However, in both these judgments it was accepted that the law could not give an absolute and definitive interpretation of religion. In both cases it was accepted that Buddhism should be regarded as a religion even though Buddhists do not worship a supreme being and Buddhism is, in many ways, more of a philosophy than a religion. However, Buddhism does include prayers, ritual and worship and has a viewpoint regarding the ultimate destiny of the human personality, or soul, after death, which means that, for all practical purposes, it is indistinguishable from a religion which includes a god.
The point in Barralet that ‘religion is concerned with man’s relations with God and ethics are concerned with man’s relations with man’ is still a valuable and relevant distinction to be made. Communism in the 1930s, for example, had many aspects of similarity with religion, perhaps because Stalin was an ex-student from a seminary. Certainly, under Stalin the works of Marx and Lenin were raised almost to the status of divine scripture and many commentators noted that Communist parades and meetings had a ritualistic, quasi-religious atmosphere. However, Communism was concerned only with the relationship of humans to each other and to the state and did not concern itself with the destiny of the individual after death. For that reason, though quasi-religious in many ways, it was never a religion and was never regarded as such.

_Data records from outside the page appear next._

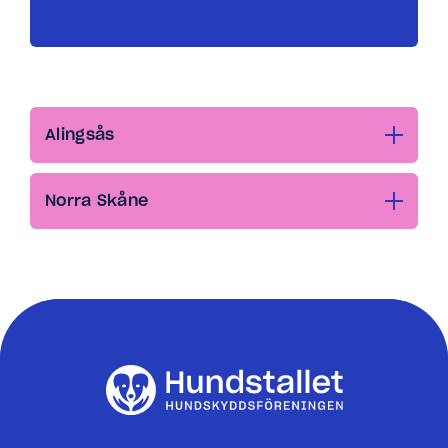
Alingsås
Norra Skåne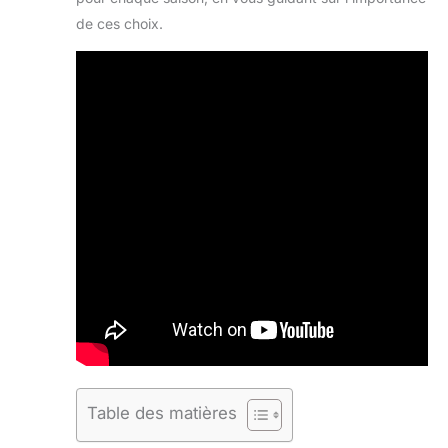
de ces choix.
Table des matières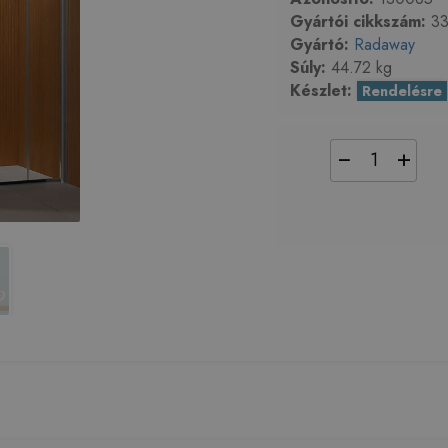
Gyártói cikkszám:
33
Gyártó:
Radaway
Súly:
44.72 kg
Készlet:
Rendelésre
−
+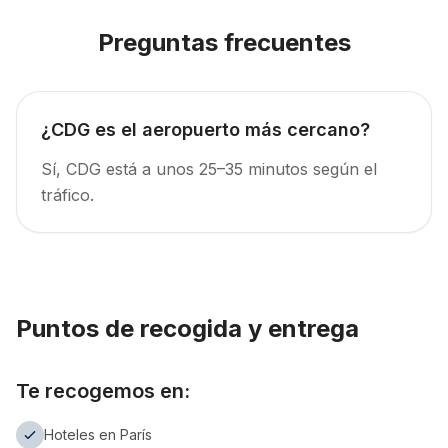
Preguntas frecuentes
¿CDG es el aeropuerto más cercano?
Sí, CDG está a unos 25–35 minutos según el
tráfico.
Puntos de recogida y entrega
Te recogemos en:
Hoteles en París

Another way of distinguishing between a religion and a belief is the extent to which it is possible to be a member of a religion and another organisation. It is, for example, possible for both Mormons and Muslims to be members of the Labour Party but it is not possible for a Mormon to be a Muslim or a Muslim to be a Mormon. A purely personal definition that I suggest is ‘religion is what I do, belief is what I think’, i.e. religion is communal, belief is personal. I may go to the same church as my co-religionists and say the same prayers but whether I believe the same things as them is another matter.
One attempt to define religion is in s 2(3) of the Charities Act 2006:
. . . ‘religion’ includes—
  1. a religion which involves belief in more than one god, and
  2. a religion which does not involve belief in a god.

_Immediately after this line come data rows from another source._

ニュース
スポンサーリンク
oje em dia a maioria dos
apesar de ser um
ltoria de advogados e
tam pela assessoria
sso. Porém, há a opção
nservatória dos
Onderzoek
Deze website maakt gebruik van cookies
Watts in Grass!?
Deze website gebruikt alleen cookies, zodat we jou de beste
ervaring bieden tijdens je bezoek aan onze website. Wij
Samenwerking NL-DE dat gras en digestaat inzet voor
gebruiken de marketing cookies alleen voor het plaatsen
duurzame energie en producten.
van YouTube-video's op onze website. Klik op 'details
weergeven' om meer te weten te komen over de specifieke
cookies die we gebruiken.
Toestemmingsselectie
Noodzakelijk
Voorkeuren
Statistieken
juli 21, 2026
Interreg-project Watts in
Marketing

It is doubtful if this definition actually changes anything. Charity law already gives equal treatment to polytheistic religions (religion which involves belief in more than one god) such as Paganism, non-theistic religions (religion which does not involve belief in a god) such as Buddhism and monotheistic religions (religion which involves belief in one god) such as Christianity, Islam and Judaism. It is probable that the Barralet decision relating to the distinction between ‘religion and ethics’ will continue to be applied and anything lying outside the definition of religion will fall within the definition of ‘belief’.

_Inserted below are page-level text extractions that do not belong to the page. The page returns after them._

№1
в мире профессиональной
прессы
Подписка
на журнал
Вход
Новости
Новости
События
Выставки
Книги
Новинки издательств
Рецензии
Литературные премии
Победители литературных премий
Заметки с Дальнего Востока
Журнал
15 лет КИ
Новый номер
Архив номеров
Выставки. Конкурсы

In the Australian case of Islamic Council of Victoria v Catch the Fire Ministries Inc. [2004] VCAT 2510 there was an attempt to argue that Islam was not a religion. This point was argued on technical legal grounds but the judge took the view that the decision as to whether or not Islam was a religion was a question of fact and not a question of law:
376 The question of whether Islam is a religion was raised by the respondent. The Tribunal’s view is quite simple, and that is that it is a religion. The expert witnesses who were called by the complainant each conceded that it was a world religion. An obscure argument was put by Mr Perkins based upon a number of essentially legal issues. The respondent seeks to deny that Islam is a religion by reference to a decision that the law of blasphemy only applies to Christianity. The basis of that view is in doubt in this State and, indeed, may not even exist (see the view of Harper J in Pell v. The Council of the Trustees of the National Gallery of Victoria (1988) 2 V.R. 39). The fact that there is an absence of strict division between church and State does not detract from the conclusion that Islam is a religion. The relationship between the two may be an issue, but to suggest that there is no such thing as an Islamic religion does not stand scrutiny. The above is demonstrated by the fact that Islam, which has adherers, in excess of one billion people throughout the world; who regard the
i_Image1
as equivalent to the Bible; that it agrees substantially with Christian beliefs save for particular events; that it is accepted by millions of people as a religion by which people live their lives based upon the teachings of the
i_Image1
and Hadiths; that it has a structured organisation which teaches and promotes its views; and finally has places of worship world wide, that is, mosques, has to deny any argument that it is not a religion.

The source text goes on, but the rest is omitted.